Growing up in Memphis, Tennessee, in the 1950s and 1960s, I can assure you I never heard the term learning difference, or even the less politically correct learning disability. Back then, unfortunately, the kids who had difficulty reading and spelling and doing math were labeled “the dumb kids.” Knowing what I do now about LD — how it is the result of different brain wiring rather than a lack of intelligence — I tend to think many of those kids were probably pretty bright, and it breaks my heart to think of the kids I and others judged unfairly.
Me, I was always near the top of the class, an A student who loved sitting at the front of the classroom, raising my hand for the teacher to call on me. I was the youngest of three kids in a family that placed a high value on academic achievement.
Two years after graduating from Brown and with some very whimsical, fantastical student sketches in my portfolio, I embarked on a three-week job search.
I pounded the pavement of New York City's Garment Center day after day, ducking between the men pushing wardrobe racks along the sidewalks, from one company to another, before I finally landed a job as a junior designer at a small sportswear company. Once I found work, I was on my way. I found a huge, bohemian loft in Tribeca to live in — with no real bathroom and no buzzer from downstairs — so I felt like a cool, downtown New York chick. I was loving life, working hard, and playing hard, sometimes staying out all night at loft parties or at Tribeca's legendary dive, the Mudd Club.
One position led to the next, which led to six years working with Liz Claiborne as a knitwear designer. And that ultimately brought me to my own brand. Liz Claiborne and her husband, Art Ortenberg, had decided to add a higher-end label and asked if I would design the collection. They actually asked me if I would be willing to put my name on it. Willing? Willing!
This was a Cinderella dream — what every young designer longs for. I had worked hard since I got out of school. The fashion business is cutthroat and difficult to get ahead in, but I just kept at it. In my years working as a knitwear designer for Liz Claiborne, I put in long, long hours, traveled to factories in Asia, sometimes as often as nine times a year. In that time, I got to work closely with Liz. I admired her tremendously, and we became good friends. But I never dreamed that would lead to her and Art offering me my own label. I was over the moon.
I got pregnant shortly after I received the offer. Soon, I would be living out the feminist fantasy from my college days — I'd be a high-powered career woman, but that wouldn't interfere with my being a wife and a mother, too.
So there I was, 35 years old, with a new husband, a new company, and a new baby on the way. I was exhilarated. I felt proud, powerful, and optimistic. It would be a long time before I would realize just how difficult some of the aspects of this “having-it-all” lifestyle were. For the moment, I was convinced that I was creating an example for other women to follow.
I loved being pregnant. It was a wonderful pregnancy — a little bit of morning sickness the first three months, then nothing. It was an exciting time for Tom and me. We were still in the blush of new romance, and we reveled in our adoration for and support of one another.

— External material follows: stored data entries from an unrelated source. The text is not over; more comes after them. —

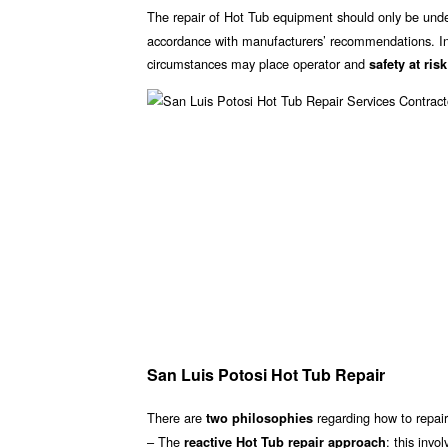
The repair of Hot Tub equipment should only be unde
accordance with manufacturers’ recommendations. Inc
circumstances may place operator and
safety at risk
San Luis Potosi Hot Tub Repair
There are
regarding how to repair
two philosophies
– The
: this invo
reactive Hot Tub repair approach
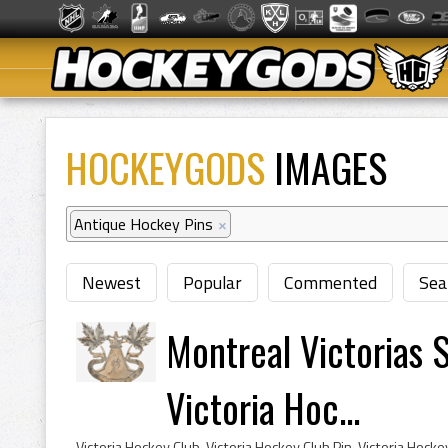
HOCKEYGODS
IMAGES
Antique Hockey Pins
×
Newest
Popular
Commented
Sea
Montreal Victorias S
Victoria Hoc...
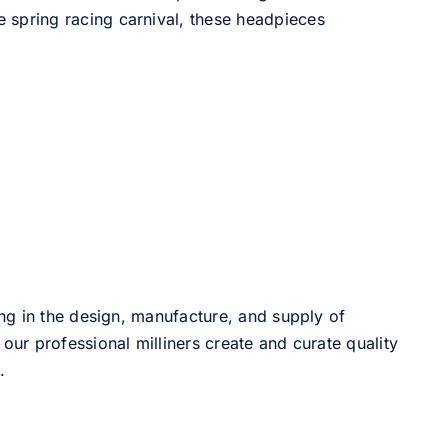
he spring racing carnival, these headpieces
ng in the design, manufacture, and supply of
our professional milliners create and curate quality
.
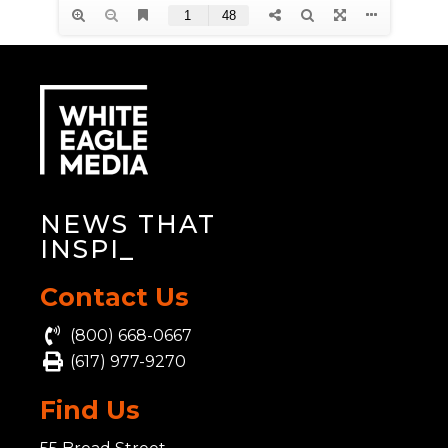
NEWS THAT
INSPIR
_
Contact Us
(800) 668-0667
(617) 977-9270
Find Us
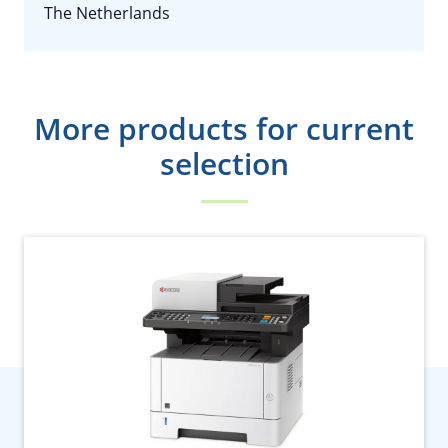
The Netherlands
More products for current
selection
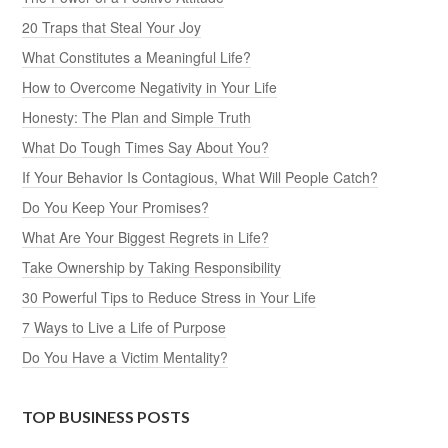
20 Traps that Steal Your Joy
What Constitutes a Meaningful Life?
How to Overcome Negativity in Your Life
Honesty: The Plan and Simple Truth
What Do Tough Times Say About You?
If Your Behavior Is Contagious, What Will People Catch?
Do You Keep Your Promises?
What Are Your Biggest Regrets in Life?
Take Ownership by Taking Responsibility
30 Powerful Tips to Reduce Stress in Your Life
7 Ways to Live a Life of Purpose
Do You Have a Victim Mentality?
TOP BUSINESS POSTS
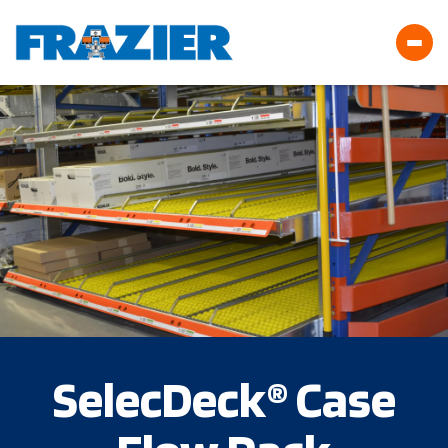
SelecDeck® Case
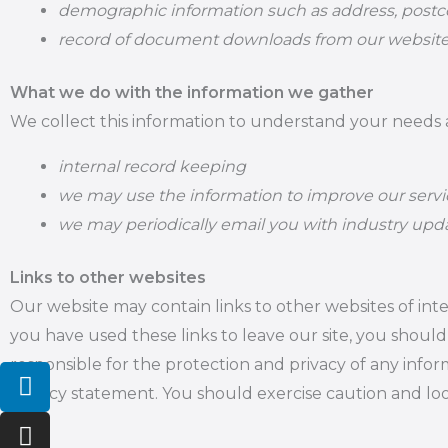
demographic information such as address, postco
record of document downloads from our websit
What we do with the information we gather
We collect this information to understand your needs an
internal record keeping
we may use the information to improve our servi
we may periodically email you with industry upda
Links to other websites
Our website may contain links to other websites of in
you have used these links to leave our site, you shoul
responsible for the protection and privacy of any infor
L
I
Y
i
n
o
privacy statement. You should exercise caution and loo
n
s
u
k
t
t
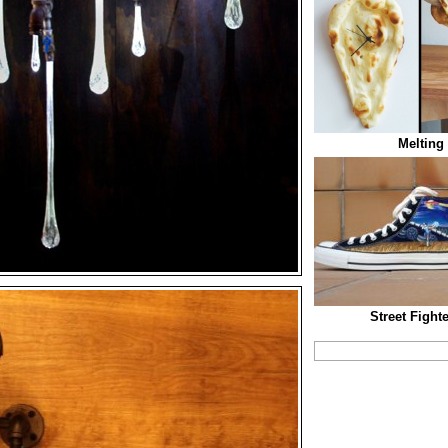
Melting
Street Fight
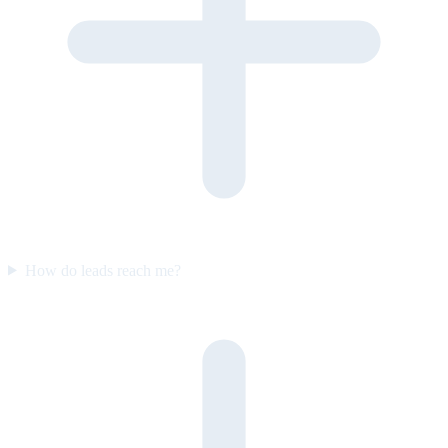
How do leads reach me?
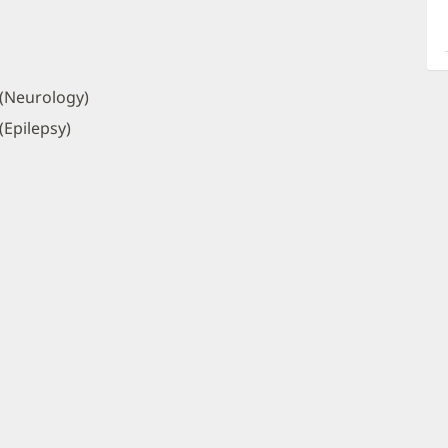
a
O
P
I
 (Neurology)
(Epilepsy)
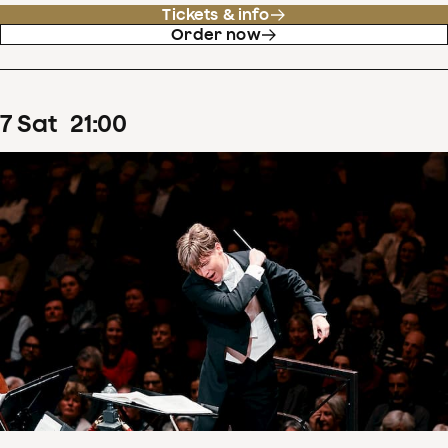
Tickets & info
Order now
7
Sat
21
:
00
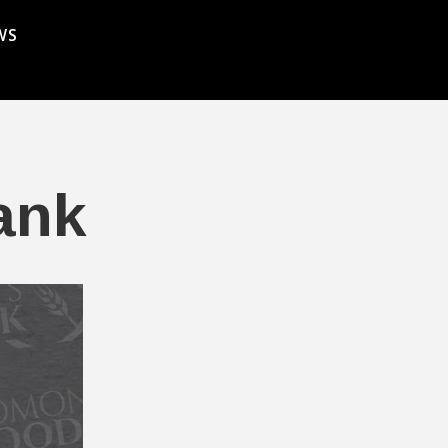
WS
ank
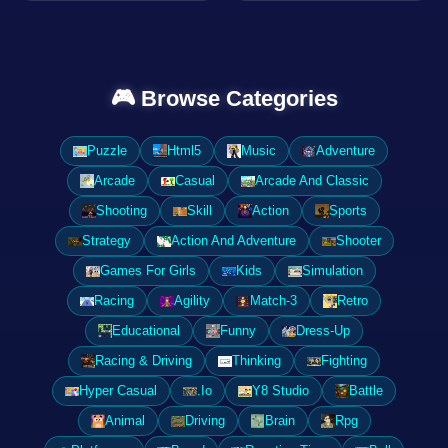
🎮 Browse Categories
Puzzle
Html5
Music
Adventure
Arcade
Casual
Arcade And Classic
Shooting
Skill
Action
Sports
Strategy
Action And Adventure
Shooter
Games For Girls
Kids
Simulation
Racing
Agility
Match-3
Retro
Educational
Funny
Dress-Up
Racing & Driving
Thinking
Fighting
Hyper Casual
.Io
Y8 Studio
Battle
Animal
Driving
Brain
Rpg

I worked until two weeks before Charlotte was born.
Long before I didn't know what it was like to have a child with LD, I didn't know what it was like to have a child at all. If you can believe it, all the time I was pregnant and enjoying those pregnancy hormones, I thought very little about what it would be like to have a baby. I was so wrapped up in work, the whirl of thinking about my own collection, of being a newlywed.